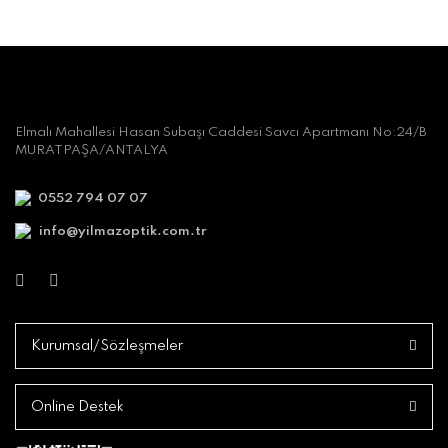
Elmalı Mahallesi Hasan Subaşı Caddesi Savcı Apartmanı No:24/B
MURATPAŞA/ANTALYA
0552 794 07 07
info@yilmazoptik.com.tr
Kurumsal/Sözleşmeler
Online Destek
********
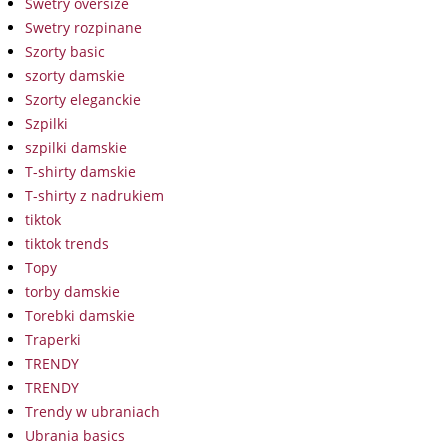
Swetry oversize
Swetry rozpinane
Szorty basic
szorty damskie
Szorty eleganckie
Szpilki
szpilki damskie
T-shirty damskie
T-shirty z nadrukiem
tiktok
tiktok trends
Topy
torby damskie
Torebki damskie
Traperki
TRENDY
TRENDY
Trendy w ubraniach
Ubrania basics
********
Problem to work on »
Keeping every character as it is, restate the lines above that run from the line with "Elmalı Mahallesi Hasan" through the line with "Online Destek", both included, and nothing else.

Answer area »
Elmalı Mahallesi Hasan Subaşı Caddesi Savcı Apartmanı No:24/B
MURATPAŞA/ANTALYA
0552 794 07 07
info@yilmazoptik.com.tr
Kurumsal/Sözleşmeler
Online Destek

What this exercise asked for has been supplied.